"""

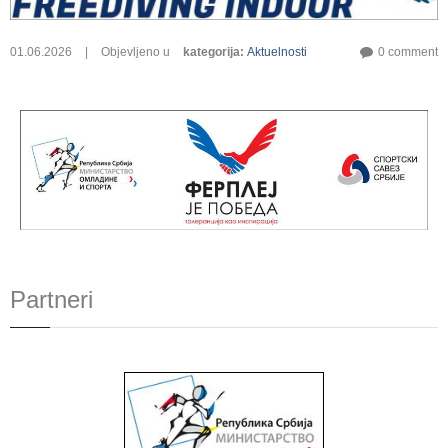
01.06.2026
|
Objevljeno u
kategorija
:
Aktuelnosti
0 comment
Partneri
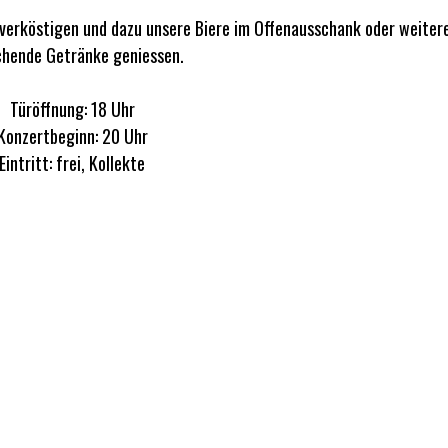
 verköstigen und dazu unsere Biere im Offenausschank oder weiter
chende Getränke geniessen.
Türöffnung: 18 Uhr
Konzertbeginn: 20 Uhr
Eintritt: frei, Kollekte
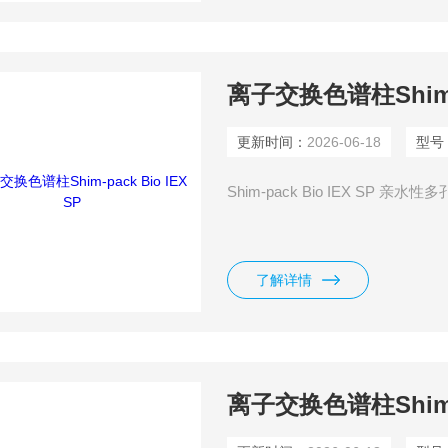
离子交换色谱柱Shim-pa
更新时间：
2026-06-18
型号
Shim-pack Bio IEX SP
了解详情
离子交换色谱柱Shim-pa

"""

Every entry above needs to be retyped exactly; drop the pictures.

=== Expected output ===
01.06.2026
|
Objevljeno u
kategorija
:
Aktuelnosti
0 comment
Partneri
 verköstigen und dazu unsere Biere im Offenausschank oder weiter
chende Getränke geniessen.
Türöffnung: 18 Uhr
Konzertbeginn: 20 Uhr
Eintritt: frei, Kollekte
离子交换色谱柱Shim-pa
更新时间：
2026-06-18
型号
Shim-pack Bio IEX SP
了解详情
离子交换色谱柱Shim-pa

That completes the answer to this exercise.